In 16 appassionati capitoli, Ewalt imbastisce una narrazione su più livelli, mischiando la sua esperienza con il gioco, la sua esperienza di gioco e la storia del gioco, in un tutt'uno senza soluzione di continuità, ma con l’eleganza del giornalista navigato, capace di tenere il lettore incollato al testo.

Da un certo punto di vista, il libro può essere considerato un riassunto breve della monumentale opera di Peterson (di cui abbiamo già parlato qui), pur tagliando su quelle che sono all'apparenza delle inezie ma sono in realtà passi importanti. Se letto con l’intenzione di scoprire la storia che sta dietro alla nascita di Dungeons & Dragons, il libro fa il suo dovere, ma ce ne sono di migliori.

Più interessante è leggere la storia personale dell’autore, dall'abbandono dei GdR al tempo dell’università sino al ritorno dell’antico amore, arrivando forse ad essere una passione eccessiva, si potrebbe dire quasi morbosa se non fosse per il tono leggero ed al contempo consapevole con cui l’autore analizza la sua “dipendenza”. Una storia come tante, forse, ma proprio per questo interessante.

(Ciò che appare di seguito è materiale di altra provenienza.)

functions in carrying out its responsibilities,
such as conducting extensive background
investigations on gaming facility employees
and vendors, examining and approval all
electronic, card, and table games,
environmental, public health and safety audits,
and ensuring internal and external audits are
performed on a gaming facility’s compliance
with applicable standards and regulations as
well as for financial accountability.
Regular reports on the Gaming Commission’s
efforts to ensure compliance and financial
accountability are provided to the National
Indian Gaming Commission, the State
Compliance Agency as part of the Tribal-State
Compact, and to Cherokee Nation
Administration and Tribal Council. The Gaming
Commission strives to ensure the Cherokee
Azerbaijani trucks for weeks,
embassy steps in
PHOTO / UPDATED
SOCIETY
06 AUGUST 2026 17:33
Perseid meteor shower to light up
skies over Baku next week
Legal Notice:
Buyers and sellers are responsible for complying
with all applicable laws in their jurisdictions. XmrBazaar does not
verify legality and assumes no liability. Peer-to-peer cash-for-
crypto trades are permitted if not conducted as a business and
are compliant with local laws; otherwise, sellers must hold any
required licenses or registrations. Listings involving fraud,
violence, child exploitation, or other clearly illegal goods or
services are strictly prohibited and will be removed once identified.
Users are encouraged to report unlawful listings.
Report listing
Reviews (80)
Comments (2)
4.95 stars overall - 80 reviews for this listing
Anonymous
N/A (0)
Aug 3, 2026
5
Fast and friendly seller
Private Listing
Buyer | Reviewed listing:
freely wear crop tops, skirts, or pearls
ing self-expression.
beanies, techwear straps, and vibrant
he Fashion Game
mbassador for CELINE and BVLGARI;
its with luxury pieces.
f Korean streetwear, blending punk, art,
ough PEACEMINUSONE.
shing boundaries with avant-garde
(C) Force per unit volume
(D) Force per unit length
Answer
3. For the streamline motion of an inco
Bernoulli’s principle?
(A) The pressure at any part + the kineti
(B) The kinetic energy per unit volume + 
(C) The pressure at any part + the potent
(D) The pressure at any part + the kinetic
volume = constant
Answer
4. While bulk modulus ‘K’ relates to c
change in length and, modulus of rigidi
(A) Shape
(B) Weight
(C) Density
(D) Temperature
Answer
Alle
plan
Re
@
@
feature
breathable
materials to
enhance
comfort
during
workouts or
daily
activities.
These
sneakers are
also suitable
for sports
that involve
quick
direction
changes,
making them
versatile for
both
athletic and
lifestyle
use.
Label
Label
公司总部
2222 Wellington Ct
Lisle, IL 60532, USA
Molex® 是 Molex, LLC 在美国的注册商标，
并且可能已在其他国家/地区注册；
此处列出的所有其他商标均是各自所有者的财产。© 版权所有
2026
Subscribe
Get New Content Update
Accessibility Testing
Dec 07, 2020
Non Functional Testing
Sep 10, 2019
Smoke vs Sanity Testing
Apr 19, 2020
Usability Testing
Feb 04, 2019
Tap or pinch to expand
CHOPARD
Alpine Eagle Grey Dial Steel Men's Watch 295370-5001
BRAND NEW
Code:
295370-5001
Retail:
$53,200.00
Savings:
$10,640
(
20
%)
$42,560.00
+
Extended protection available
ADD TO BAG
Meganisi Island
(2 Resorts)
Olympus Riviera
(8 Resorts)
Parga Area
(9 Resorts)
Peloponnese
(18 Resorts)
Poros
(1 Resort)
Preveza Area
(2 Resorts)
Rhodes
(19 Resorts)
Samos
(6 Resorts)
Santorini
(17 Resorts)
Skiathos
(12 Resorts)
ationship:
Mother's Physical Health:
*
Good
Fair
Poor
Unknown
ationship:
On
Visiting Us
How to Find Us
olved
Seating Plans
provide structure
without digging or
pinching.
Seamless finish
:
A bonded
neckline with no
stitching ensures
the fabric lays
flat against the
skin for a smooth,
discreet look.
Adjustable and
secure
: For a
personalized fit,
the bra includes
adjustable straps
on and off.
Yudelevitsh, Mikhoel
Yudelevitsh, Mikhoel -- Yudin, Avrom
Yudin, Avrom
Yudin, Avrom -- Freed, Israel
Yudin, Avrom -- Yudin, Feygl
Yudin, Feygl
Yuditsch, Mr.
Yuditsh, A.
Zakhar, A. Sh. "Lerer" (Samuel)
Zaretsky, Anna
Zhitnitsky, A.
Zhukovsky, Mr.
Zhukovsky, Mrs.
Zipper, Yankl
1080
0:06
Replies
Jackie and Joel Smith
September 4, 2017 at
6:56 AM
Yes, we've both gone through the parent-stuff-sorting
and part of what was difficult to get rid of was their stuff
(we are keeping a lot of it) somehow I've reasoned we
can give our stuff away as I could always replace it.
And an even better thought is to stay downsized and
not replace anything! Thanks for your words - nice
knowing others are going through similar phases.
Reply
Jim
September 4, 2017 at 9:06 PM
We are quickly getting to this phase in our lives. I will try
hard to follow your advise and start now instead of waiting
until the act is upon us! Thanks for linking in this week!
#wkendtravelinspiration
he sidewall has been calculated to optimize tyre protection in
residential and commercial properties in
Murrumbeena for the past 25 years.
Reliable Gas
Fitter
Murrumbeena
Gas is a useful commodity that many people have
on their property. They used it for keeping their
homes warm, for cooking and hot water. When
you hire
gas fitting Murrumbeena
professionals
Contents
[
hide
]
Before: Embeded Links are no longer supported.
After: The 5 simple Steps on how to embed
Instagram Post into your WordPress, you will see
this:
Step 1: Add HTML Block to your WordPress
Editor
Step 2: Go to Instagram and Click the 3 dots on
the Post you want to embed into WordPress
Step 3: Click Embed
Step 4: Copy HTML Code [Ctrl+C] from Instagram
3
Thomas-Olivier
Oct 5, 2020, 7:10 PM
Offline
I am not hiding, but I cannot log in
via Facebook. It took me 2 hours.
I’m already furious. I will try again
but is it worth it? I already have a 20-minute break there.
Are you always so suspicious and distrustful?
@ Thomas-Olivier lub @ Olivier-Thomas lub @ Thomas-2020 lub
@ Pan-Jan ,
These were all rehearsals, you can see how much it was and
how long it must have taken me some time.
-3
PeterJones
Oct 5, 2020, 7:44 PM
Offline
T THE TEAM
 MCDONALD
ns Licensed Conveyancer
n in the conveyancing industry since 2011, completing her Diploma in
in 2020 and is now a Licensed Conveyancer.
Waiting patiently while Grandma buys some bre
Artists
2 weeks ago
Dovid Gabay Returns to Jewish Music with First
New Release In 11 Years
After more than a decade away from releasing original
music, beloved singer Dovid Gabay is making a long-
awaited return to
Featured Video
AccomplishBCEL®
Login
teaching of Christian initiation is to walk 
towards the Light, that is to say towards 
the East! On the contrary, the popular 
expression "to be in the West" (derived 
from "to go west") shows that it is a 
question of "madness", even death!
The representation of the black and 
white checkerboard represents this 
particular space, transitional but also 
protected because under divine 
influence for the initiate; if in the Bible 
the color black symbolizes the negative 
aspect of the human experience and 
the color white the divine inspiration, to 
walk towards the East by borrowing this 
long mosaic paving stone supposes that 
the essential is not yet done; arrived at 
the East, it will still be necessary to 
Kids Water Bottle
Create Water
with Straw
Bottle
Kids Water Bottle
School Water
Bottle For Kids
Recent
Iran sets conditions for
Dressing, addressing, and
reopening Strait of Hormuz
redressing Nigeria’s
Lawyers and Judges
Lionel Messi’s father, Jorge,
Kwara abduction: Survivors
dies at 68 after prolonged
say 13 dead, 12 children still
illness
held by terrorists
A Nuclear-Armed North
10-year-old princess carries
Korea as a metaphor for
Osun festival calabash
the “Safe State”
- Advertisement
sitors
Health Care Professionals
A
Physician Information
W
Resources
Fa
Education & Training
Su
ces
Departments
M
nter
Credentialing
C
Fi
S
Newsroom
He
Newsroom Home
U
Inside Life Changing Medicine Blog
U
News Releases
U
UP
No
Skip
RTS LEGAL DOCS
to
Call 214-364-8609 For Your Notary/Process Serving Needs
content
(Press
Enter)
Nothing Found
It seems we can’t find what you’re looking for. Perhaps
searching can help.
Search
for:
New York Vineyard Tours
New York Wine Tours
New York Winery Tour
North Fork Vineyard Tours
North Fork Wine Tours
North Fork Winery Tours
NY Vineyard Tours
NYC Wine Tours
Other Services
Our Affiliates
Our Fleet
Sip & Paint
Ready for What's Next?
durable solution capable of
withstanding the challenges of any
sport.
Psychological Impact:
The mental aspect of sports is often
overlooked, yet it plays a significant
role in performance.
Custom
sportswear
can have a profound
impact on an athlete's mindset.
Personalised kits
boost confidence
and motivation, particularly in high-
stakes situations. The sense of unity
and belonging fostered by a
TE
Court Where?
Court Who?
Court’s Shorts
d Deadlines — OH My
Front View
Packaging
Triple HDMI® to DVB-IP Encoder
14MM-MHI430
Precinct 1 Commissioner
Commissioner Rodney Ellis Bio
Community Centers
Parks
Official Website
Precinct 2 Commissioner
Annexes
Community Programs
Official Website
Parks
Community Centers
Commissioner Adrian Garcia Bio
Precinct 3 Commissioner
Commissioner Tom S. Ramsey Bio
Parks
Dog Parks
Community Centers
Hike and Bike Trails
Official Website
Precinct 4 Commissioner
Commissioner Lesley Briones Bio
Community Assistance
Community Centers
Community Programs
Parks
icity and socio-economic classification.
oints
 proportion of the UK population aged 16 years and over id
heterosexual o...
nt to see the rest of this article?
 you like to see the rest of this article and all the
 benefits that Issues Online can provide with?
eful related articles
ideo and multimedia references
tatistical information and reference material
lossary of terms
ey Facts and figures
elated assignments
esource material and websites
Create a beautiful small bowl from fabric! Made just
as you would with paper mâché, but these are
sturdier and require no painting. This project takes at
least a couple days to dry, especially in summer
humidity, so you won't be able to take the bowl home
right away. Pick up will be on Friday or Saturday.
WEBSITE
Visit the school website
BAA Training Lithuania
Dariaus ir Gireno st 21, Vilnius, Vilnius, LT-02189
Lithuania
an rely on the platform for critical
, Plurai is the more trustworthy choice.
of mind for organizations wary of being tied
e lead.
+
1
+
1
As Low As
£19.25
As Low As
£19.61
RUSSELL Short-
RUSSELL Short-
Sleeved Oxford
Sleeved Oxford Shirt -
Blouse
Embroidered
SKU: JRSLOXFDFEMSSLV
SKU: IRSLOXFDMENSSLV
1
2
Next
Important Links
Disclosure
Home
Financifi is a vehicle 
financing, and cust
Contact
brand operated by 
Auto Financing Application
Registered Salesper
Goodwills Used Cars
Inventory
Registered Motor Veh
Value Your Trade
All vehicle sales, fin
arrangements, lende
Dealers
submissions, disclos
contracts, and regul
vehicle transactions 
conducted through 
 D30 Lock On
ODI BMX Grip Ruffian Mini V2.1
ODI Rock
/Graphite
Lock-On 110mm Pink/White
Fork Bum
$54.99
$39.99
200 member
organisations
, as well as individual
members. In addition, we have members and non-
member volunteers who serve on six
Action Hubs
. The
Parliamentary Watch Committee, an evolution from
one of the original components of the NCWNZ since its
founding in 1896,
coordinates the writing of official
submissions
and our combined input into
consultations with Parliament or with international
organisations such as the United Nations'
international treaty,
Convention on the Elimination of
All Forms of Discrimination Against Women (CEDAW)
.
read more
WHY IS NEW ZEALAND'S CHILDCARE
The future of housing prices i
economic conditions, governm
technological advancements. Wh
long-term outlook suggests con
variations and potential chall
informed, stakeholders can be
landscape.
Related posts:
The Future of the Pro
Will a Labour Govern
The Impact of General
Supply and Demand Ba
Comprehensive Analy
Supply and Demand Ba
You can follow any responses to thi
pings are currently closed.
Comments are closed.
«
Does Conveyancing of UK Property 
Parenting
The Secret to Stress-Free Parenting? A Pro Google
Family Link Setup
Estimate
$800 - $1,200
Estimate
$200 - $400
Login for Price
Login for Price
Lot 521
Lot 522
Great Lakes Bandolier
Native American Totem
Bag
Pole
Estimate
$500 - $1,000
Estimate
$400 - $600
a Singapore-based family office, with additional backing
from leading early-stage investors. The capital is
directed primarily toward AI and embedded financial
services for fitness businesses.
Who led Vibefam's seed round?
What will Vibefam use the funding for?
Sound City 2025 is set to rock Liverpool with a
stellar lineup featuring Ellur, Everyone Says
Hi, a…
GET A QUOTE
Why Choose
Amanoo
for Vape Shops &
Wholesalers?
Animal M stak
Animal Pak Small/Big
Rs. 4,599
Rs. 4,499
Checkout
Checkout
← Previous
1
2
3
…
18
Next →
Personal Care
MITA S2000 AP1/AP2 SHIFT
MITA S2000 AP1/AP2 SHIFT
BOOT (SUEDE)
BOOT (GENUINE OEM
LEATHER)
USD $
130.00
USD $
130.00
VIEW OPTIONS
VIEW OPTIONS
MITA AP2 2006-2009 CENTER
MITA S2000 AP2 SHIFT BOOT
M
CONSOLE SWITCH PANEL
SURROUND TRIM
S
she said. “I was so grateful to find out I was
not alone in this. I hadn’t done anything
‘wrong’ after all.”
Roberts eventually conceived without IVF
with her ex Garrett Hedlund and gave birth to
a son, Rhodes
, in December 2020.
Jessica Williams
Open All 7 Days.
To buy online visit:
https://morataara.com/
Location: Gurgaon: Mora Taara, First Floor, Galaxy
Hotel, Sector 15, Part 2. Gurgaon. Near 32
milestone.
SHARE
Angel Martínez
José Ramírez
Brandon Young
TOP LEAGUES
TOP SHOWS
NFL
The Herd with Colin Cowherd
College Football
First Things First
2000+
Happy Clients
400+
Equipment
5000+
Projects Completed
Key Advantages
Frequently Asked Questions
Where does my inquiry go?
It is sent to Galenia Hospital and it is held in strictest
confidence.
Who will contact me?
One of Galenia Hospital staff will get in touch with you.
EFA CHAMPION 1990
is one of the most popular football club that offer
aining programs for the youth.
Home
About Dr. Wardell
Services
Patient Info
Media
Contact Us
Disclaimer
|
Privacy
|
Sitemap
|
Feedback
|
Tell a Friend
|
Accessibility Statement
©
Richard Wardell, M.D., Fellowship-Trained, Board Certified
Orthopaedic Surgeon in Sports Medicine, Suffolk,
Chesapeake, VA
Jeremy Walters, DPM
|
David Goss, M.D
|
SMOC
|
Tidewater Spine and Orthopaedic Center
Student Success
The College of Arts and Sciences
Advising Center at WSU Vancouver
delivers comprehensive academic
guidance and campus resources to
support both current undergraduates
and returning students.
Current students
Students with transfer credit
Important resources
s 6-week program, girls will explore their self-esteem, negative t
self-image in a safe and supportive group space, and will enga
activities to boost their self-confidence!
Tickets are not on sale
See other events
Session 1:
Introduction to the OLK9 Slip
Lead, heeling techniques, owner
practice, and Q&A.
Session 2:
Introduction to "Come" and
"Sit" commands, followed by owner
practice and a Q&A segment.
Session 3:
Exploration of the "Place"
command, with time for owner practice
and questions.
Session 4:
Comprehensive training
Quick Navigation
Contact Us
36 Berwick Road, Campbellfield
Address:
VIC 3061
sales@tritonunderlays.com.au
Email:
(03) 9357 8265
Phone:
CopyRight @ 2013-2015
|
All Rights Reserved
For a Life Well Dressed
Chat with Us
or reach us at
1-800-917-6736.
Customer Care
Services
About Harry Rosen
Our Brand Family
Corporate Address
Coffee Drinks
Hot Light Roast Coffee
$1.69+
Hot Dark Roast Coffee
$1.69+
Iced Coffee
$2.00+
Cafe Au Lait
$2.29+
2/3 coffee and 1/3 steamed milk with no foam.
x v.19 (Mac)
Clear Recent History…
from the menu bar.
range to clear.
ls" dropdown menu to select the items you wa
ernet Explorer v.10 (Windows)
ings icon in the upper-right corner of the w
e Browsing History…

Ewalt si dimostra un fine conoscitore di GdR ed un appassionato dai gusti difficili, ma conscio di rappresentare solo uno spettro del mondo dei giocatori, in un’assenza di sudditanza che raggiunge l’apice nella rappresentazione della sua delusione nel giocare una partita diretta da Gygax jr, in cui scopre di non apprezzare lo stile puramente Gygaxiano di D&D ed ammettendo che il suo interesse è più per lo stile Hickmaniano, ma senza per questo denigrare chi non la pensa come lui (e questo molti siti/blog/forum dovrebbero impararlo).

Un libro leggero, con un capitolo centrale (Why We Play) che è un’ode al Gioco Intelligente. Da leggere, di sicuro.